### Saved entries

------------------------------------------------------------------------

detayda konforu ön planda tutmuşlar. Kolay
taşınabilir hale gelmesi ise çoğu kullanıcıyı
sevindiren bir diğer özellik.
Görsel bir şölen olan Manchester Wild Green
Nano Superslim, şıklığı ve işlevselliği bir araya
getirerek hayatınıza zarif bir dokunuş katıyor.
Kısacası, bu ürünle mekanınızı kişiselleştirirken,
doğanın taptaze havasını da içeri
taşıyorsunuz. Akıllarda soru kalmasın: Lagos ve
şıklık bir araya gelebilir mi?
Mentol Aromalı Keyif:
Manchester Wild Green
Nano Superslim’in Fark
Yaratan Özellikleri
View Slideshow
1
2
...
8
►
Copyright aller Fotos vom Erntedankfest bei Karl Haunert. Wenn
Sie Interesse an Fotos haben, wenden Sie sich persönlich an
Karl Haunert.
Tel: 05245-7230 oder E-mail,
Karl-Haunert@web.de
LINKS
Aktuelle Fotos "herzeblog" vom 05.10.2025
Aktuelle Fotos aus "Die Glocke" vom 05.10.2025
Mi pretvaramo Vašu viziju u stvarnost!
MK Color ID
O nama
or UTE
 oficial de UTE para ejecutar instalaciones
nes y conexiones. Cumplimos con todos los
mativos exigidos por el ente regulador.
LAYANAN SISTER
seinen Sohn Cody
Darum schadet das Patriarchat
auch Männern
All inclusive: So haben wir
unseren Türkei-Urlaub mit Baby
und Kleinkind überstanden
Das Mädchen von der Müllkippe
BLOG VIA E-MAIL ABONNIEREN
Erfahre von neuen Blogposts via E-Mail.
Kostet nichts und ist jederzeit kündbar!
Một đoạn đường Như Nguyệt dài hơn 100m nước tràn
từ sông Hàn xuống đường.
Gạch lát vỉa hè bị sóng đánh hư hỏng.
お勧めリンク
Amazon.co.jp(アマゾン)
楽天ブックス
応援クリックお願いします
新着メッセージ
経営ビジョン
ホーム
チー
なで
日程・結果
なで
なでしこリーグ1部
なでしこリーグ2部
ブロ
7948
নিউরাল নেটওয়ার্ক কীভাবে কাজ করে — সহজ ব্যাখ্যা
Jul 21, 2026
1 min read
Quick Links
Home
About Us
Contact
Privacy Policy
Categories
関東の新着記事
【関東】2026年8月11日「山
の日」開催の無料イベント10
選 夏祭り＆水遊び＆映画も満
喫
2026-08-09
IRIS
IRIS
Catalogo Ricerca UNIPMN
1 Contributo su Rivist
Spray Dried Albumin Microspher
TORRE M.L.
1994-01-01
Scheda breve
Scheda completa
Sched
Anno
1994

------------------------------------------------------------------------

### ACTIVITY
Taking the line that contains "Darum schadet das Patriarchat" as the first, reproduce every line through the end of the entries exactly.

### RESPONSE TO THE EXERCISE
Darum schadet das Patriarchat
auch Männern
All inclusive: So haben wir
unseren Türkei-Urlaub mit Baby
und Kleinkind überstanden
Das Mädchen von der Müllkippe
BLOG VIA E-MAIL ABONNIEREN
Erfahre von neuen Blogposts via E-Mail.
Kostet nichts und ist jederzeit kündbar!
Một đoạn đường Như Nguyệt dài hơn 100m nước tràn
từ sông Hàn xuống đường.
Gạch lát vỉa hè bị sóng đánh hư hỏng.
お勧めリンク
Amazon.co.jp(アマゾン)
楽天ブックス
応援クリックお願いします
新着メッセージ
経営ビジョン
ホーム
チー
なで
日程・結果
なで
なでしこリーグ1部
なでしこリーグ2部
ブロ
7948
নিউরাল নেটওয়ার্ক কীভাবে কাজ করে — সহজ ব্যাখ্যা
Jul 21, 2026
1 min read
Quick Links
Home
About Us
Contact
Privacy Policy
Categories
関東の新着記事
【関東】2026年8月11日「山
の日」開催の無料イベント10
選 夏祭り＆水遊び＆映画も満
喫
2026-08-09
IRIS
IRIS
Catalogo Ricerca UNIPMN
1 Contributo su Rivist
Spray Dried Albumin Microspher
TORRE M.L.
1994-01-01
Scheda breve
Scheda completa
Sched
Anno
1994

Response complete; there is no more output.